Room 208

Elaborate Burn

Kei’s family lives in a bungalow in a nondescript residential neighborhood not far from Shinagawa Station. On this particular Friday afternoon, I’m watching as Kei roots through her closet. We’re the only ones at home for the moment. Kei’s father is working his desk job at a textile importer in Shinjuku, and the two boys, four and six years younger than Kei, are at school. Her mother, who would ordinarily be with us, is out to buy groceries.

“Aha, found it,” Kei says, pulling a handheld electronic device out of a worn cardboard box stashed underneath a shelf of old clothes. The logo on the face reads “MISE 8400,” and it resembles a miniature version of a keyboard from the eighties. A two-line green LCD screen sits above the top row of keys. On the side is a 3.5-inch floppy drive. Kei randomly presses a few of the keys down with her free hand, which bounce back with a series of resounding clacks.
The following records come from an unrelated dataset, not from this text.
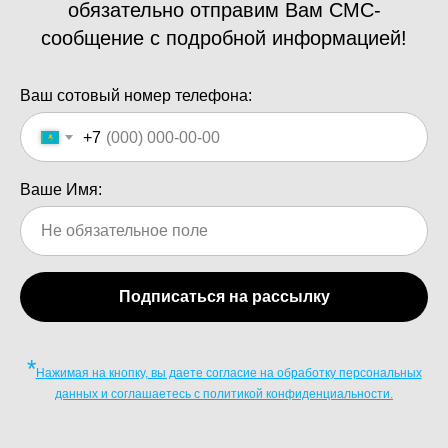
обязательно отправим Вам СМС-
сообщение с подробной информацией!
Ваш сотовый номер телефона:
+7
Ваше Имя:
Подписаться на рассылку
*
Нажимая на кнопку, вы даете согласие на обработку персональных
данных и соглашаетесь c политикой конфиденциальности.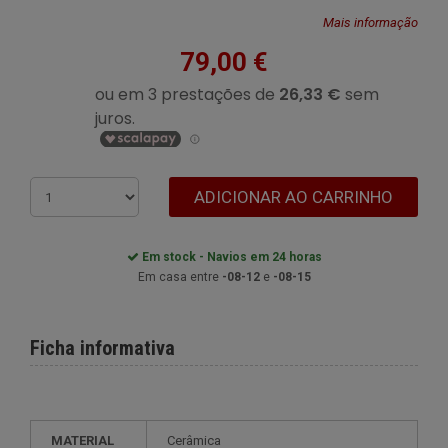
Mais informação
79,00 €
ADICIONAR AO CARRINHO
Em stock - Navios em 24 horas
Em casa entre
-08-12
e
-08-15
Ficha informativa
MATERIAL
Cerâmica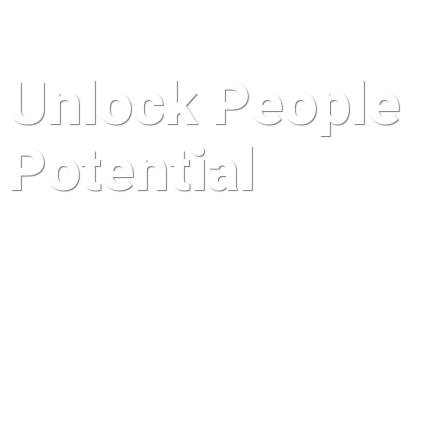
Unlock People
Potential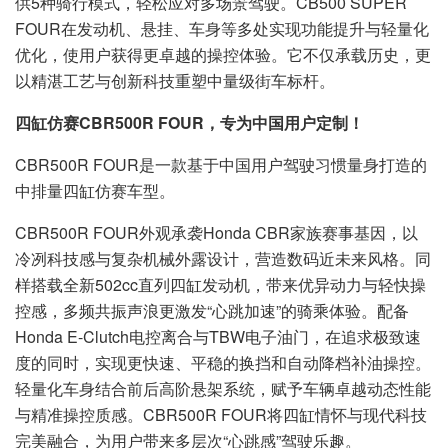
供5种骑行模式，轻松应对多场景驾驶。CB500 SUPER
FOUR在发动机、悬挂、车身等多处实现功能提升与轻量化
优化，使用户获得更卓越的操控体验。它不仅承载历史，更
以精湛工艺与创新科技重塑中量级街车标杆。
四缸仿赛CBR500R FOUR，专为中国用户定制！
CBR500R FOUR是一款基于中国用户驾驶习惯量身打造的
中排量四缸仿赛车型。
CBR500R FOUR外观承袭Honda CBR家族赛事基因，以
冷冽科技感与复杂机械外露设计，营造数码近未来风格。同
样搭载全新502cc直列四缸发动机，带来优异动力与轻快操
控感，多频共振声浪更激发“心跳加速”的骑乘体验。配备
Honda E-Clutch电控离合与TBW电子油门，在追求极致速
度的同时，实现更快速、平稳的换挡和自动降档补油操控。
轻量化车身结合前后高阶悬架系统，赋予车辆卓越动态性能
与精准操控质感。CBR500R FOUR将四缸情怀与现代科技
完美融合，为用户带来多层次“心跳感”驾驶乐趣。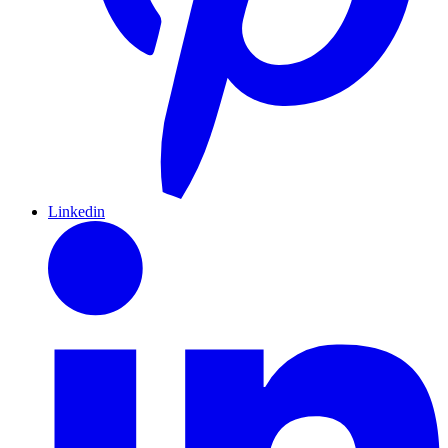
Linkedin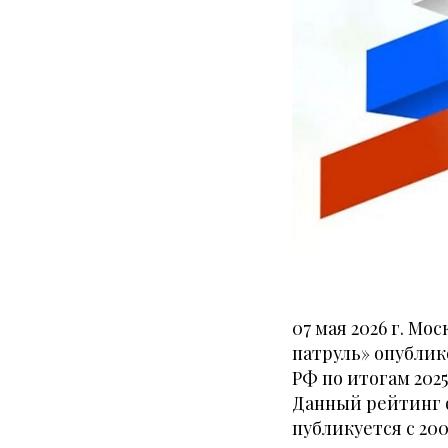
07 мая 2026 г. М
патруль» опубли
РФ по итогам 202
Данный рейтинг ф
публикуется с 20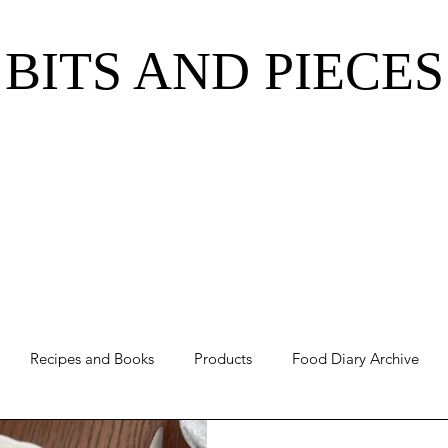
BITS AND PIECES
Recipes and Books
Products
Food Diary Archive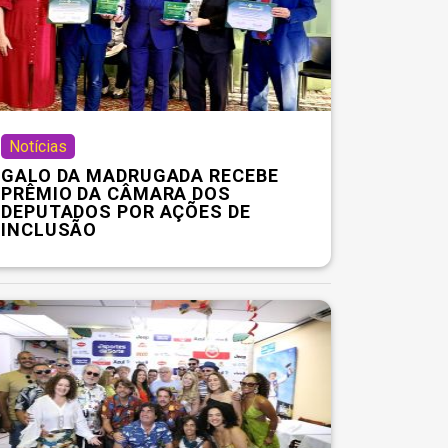
Notícias
GALO DA MADRUGADA RECEBE
PRÊMIO DA CÂMARA DOS
DEPUTADOS POR AÇÕES DE
INCLUSÃO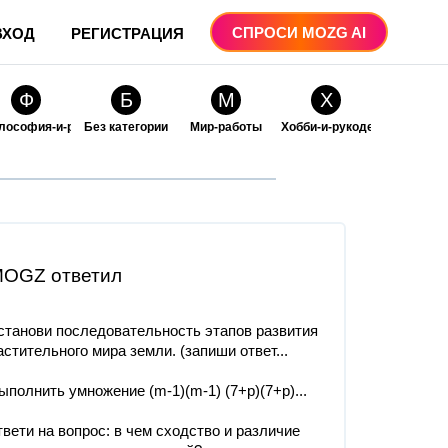
СПРОСИ MOZG AI
ВХОД
РЕГИСТРАЦИЯ
Ф
Б
М
Х
лософия-и-религия
Без категории
Мир-работы
Хобби-и-рукоделие
О
О
ые
бразование
Образование-и-коммуникации
OGZ ответил
станови последовательность этапов развития
астительного мира земли. (запиши ответ...
ыполнить умножение (m-1)(m-1) (7+p)(7+p)...
твети на вопрос: в чем сходство и различие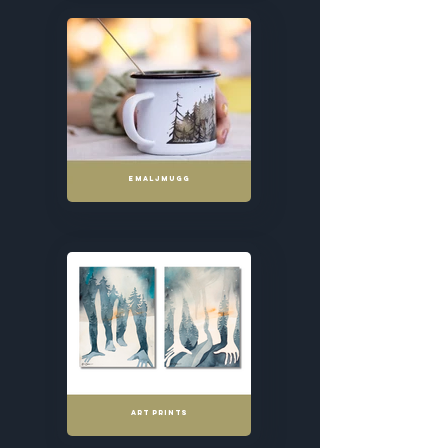
EMALJMUGG
ART PRINTS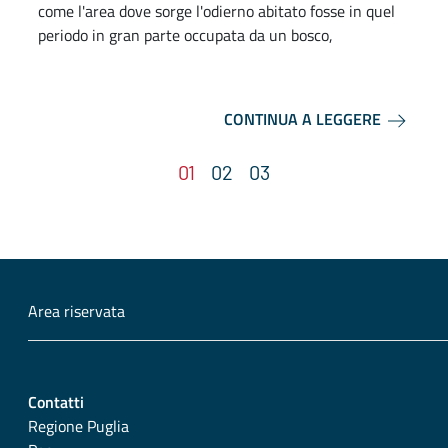
come l'area dove sorge l'odierno abitato fosse in quel
periodo in gran parte occupata da un bosco,
CONTINUA A LEGGERE
Area riservata
Contatti
Regione Puglia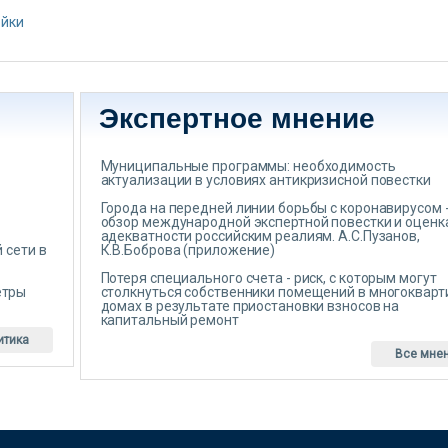
ойки
Экспертное мнение
Муниципальные программы: необходимость
актуализации в условиях антикризисной повестки
Города на передней линии борьбы с коронавирусом 
обзор международной экспертной повестки и оценк
адекватности российским реалиям. А.С.Пузанов,
 сети в
К.В.Боброва (приложение)
Потеря специального счета - риск, с которым могут
етры
столкнуться собственники помещений в многоквар
домах в результате приостановки взносов на
капитальный ремонт
итика
Все мне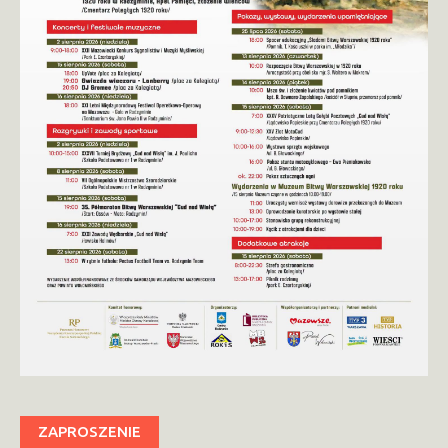
ZAPROSZENIE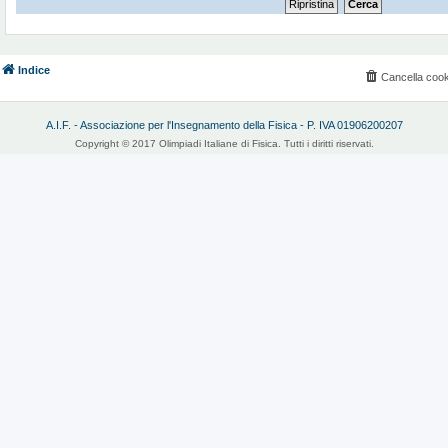
Indice
Cancella cook
A.I.F. - Associazione per l'Insegnamento della Fisica - P. IVA 01906200207
Copyright © 2017 Olimpiadi Italiane di Fisica. Tutti i diritti riservati.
MISE was one of the first manufacturers of these so-called pocket computers, a name that stuck even though pockets spacious enough to fit one were rare indeed. Most were capable of running basic programs written in an interpreted language called AIM, designed in the 1970s by academics attempting to create a teaching tool for new programmers. The 8400 was released in 1986, at the height of MISE’s success. Over two million units were sold. Unfortunately for the Boston-based company, the rapid growth of the modern personal computer market during the 1990s essentially destroyed any future for pocket machines, and MISE eventually folded in 1997. Its remaining assets were bought by HP, who put the technology to use in their line of graphing calculators.

Kei flips the 8400’s power switch back and forth a few times, to no visible effect. “I was kind of expecting this,” she says. “I haven’t touched this thing in a couple of years, so the batteries have probably gone bad.” She beckons me downstairs into the kitchen, where she pulls a pack of trusty AAs from a drawer. After putting in fresh juice, Kei tries to turn the computer on again, and sure enough, the front display lights up with a simple prompt: READY in blocky, all-capitals English.

“I was only four or five when I first started playing with this, so I didn’t know any English words at all,” Kei tells me. “There was something magical about turning this box on and having it talk to me in a new language, like a kind of secret code.” She taps out the command SAY INTDIAG(), and presses the “Run” key: immediately, it responds with ROM V2.52 02/15/91 800 K OK. “Actually, it messed me up when I learned English in school later. I knew all these technical terms like ‘initialize,’ but not more normal words.”

“Were you ever teased about that?” I ask.

“Not really,” Kei says. “I don’t think anyone else knew any better.”